If I have say 1 year daily close price of a stock and I divide it in ratio of 80:20 as train:test data.
Now I use TimeSeriesGenerator to fit the model on train data.
After fitting the model I want to test for that I would use say last 20 records from train dataset to predict the next record inorder to compare with the first record in test dataset.
Now i wanted to ask is inorder to predict the 2nd record should I replace the last record in train data with the predicted data or first data from test dataset?
What I mean is in the below code
test_predictions = []
first_eval_batch = scaled_train[-n_input:]
current_batch = first_eval_batch.reshape((1, n_input, n_features))
for i in range(len(test)):
# get the prediction value for the first batch
current_pred = model.predict(current_batch)[0]
# append the prediction into the array
test_predictions.append(current_pred)
# use the prediction to update the batch and remove the first value
current_batch = np.append(current_batch[:,1:,:],[[scaled_test[i]]],axis=1)

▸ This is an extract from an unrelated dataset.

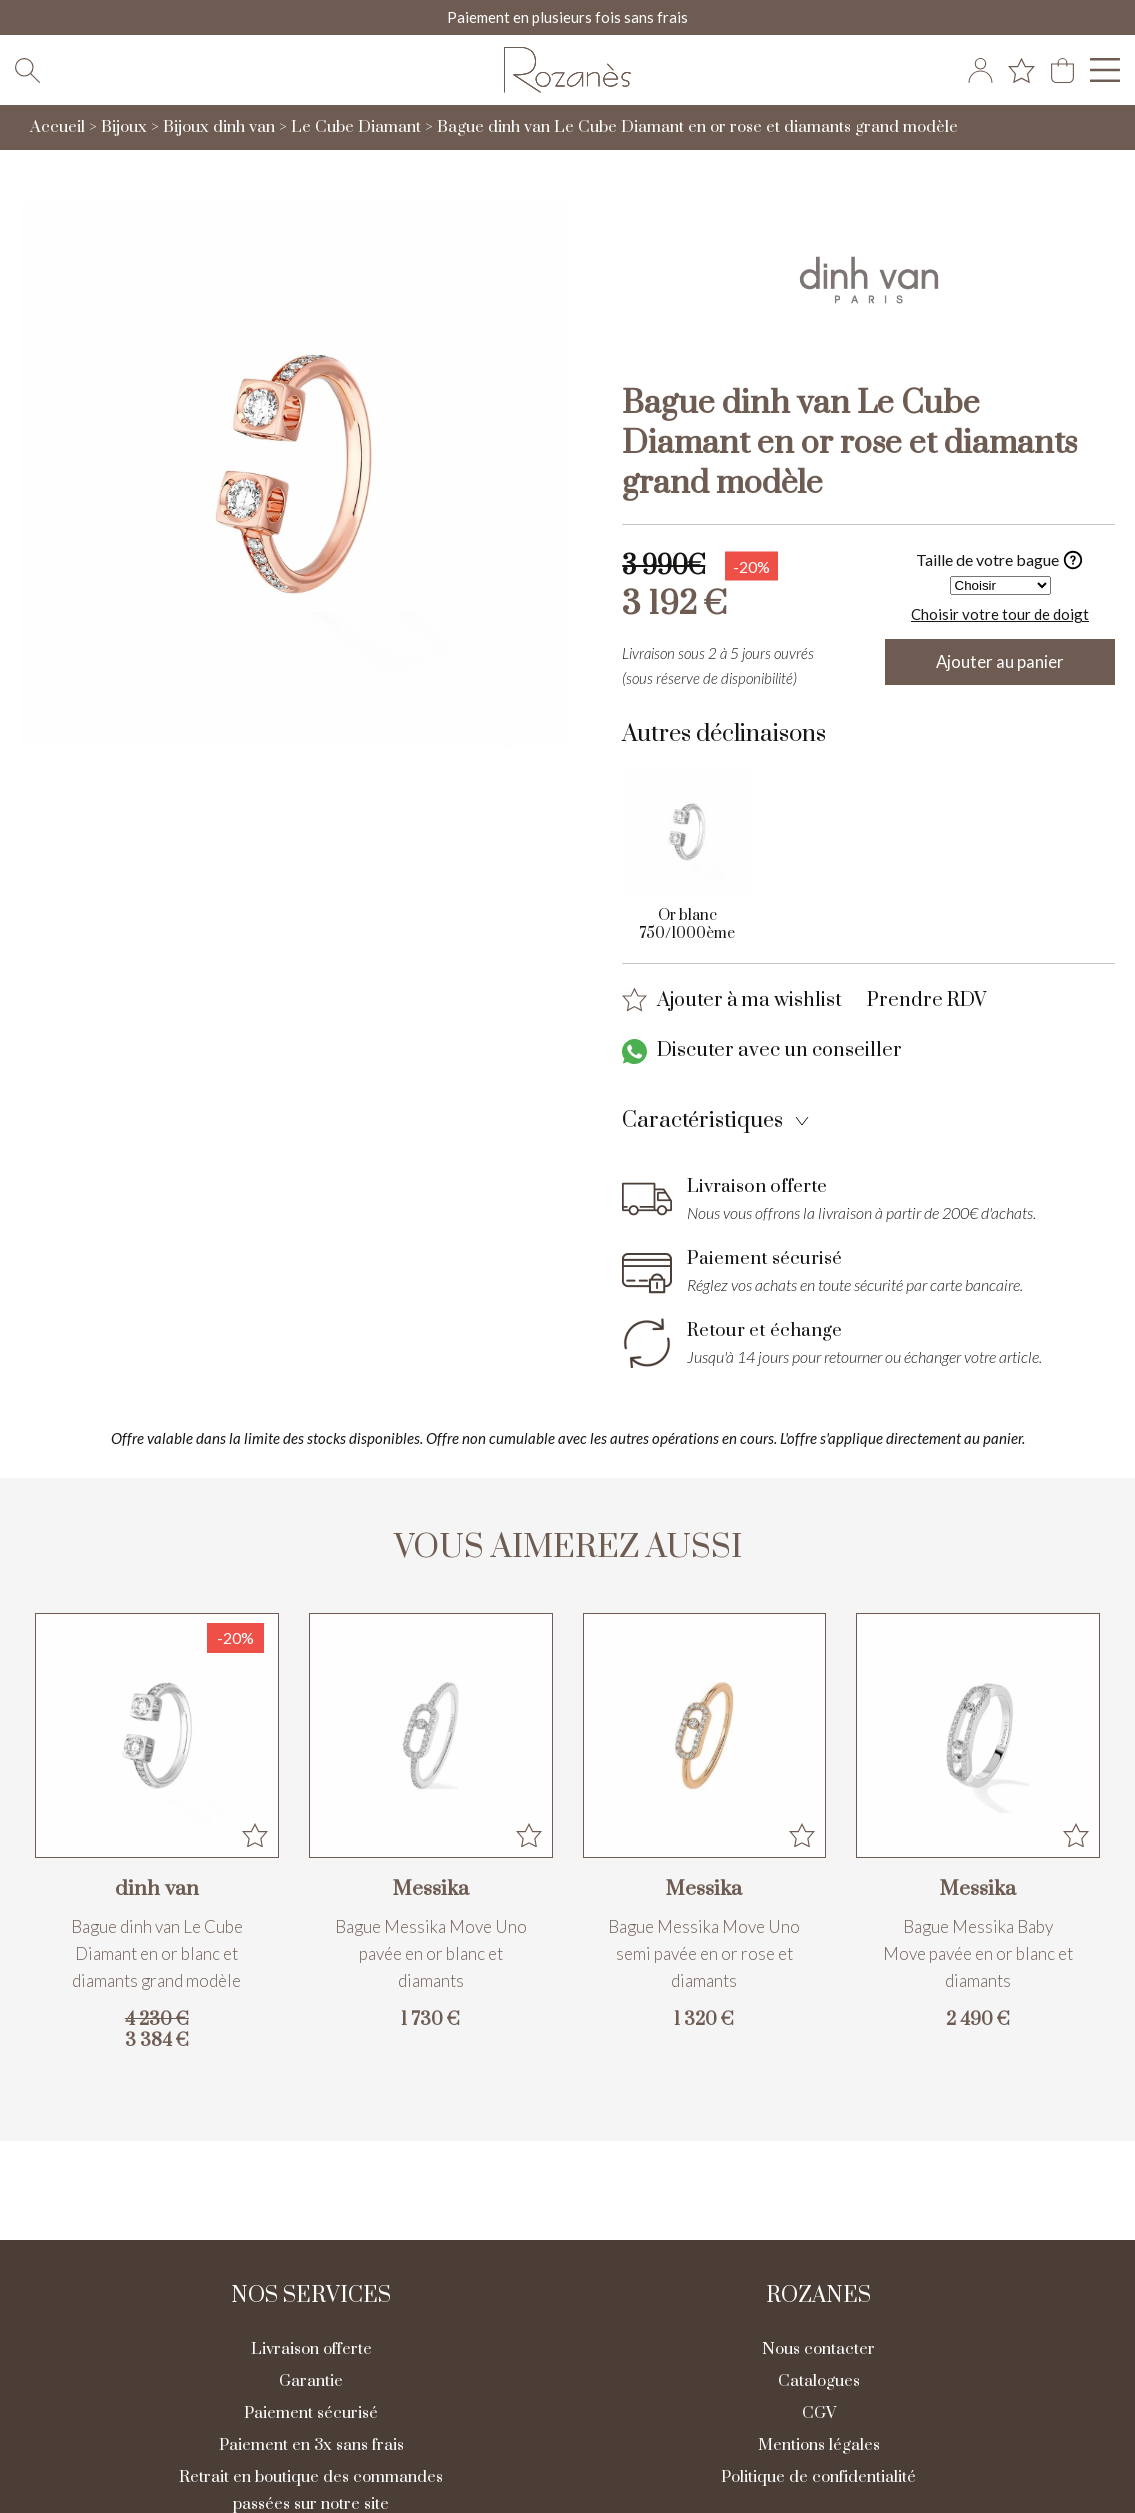 Image resolution: width=1135 pixels, height=2513 pixels. What do you see at coordinates (311, 2417) in the screenshot?
I see `Paiement sécurisé` at bounding box center [311, 2417].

at the last line should I use scaled_test[i]
or current_pred
?
Best Answer
You've trained the model on the whole train set, and now you're moving onto test.
If I understand correctly, you want to know: for the 2nd point in the test set, you can replace the last data point your model sees as the predicted value for the 1st test value, or the real test set value.
This depends on whether in real implementation, you would actually know that 1st value by the time the 2nd one came around. Basically, if by day 2, you would actually know the real closing price from day 1, then use the actual price! No harm in that, because there's no data leakage since you would have actually known the real price from day 1.